(Instructions for the task): Your task is to work out how many lines in the data include the word "מלון". Reply with the number alone.

(Supplied data):

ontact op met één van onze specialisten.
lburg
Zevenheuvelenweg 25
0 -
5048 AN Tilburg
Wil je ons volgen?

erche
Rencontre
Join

---

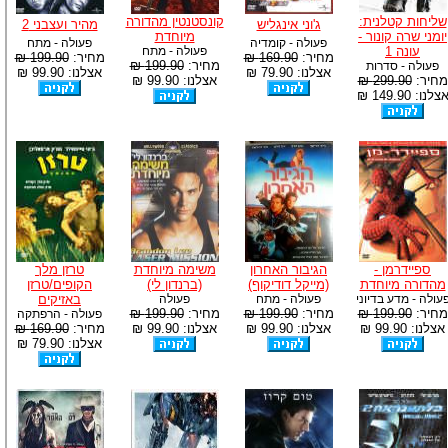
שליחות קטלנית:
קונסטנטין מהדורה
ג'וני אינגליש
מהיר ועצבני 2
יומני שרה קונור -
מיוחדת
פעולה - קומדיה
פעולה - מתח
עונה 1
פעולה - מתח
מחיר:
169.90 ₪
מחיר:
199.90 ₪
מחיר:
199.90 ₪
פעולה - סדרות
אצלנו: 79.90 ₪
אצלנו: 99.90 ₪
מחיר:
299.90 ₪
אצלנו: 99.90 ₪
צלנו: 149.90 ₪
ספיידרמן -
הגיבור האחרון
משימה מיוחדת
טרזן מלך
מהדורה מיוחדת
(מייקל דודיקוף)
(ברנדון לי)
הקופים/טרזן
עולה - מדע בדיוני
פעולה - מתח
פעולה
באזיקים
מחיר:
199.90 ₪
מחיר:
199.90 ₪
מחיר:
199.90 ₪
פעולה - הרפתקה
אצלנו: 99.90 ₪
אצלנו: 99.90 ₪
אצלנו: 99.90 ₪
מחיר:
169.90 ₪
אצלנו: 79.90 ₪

--

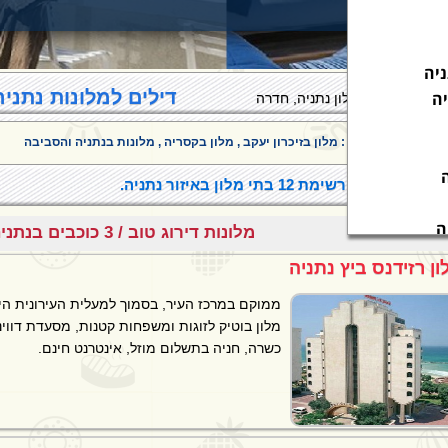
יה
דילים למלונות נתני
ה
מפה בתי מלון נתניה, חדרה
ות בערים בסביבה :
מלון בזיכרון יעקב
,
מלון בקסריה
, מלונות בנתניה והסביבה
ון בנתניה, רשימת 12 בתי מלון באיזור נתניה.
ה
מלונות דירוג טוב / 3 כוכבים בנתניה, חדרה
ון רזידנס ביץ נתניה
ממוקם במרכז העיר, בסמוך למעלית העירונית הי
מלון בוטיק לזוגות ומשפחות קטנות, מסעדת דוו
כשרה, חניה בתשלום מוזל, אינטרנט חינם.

(Final answer): 5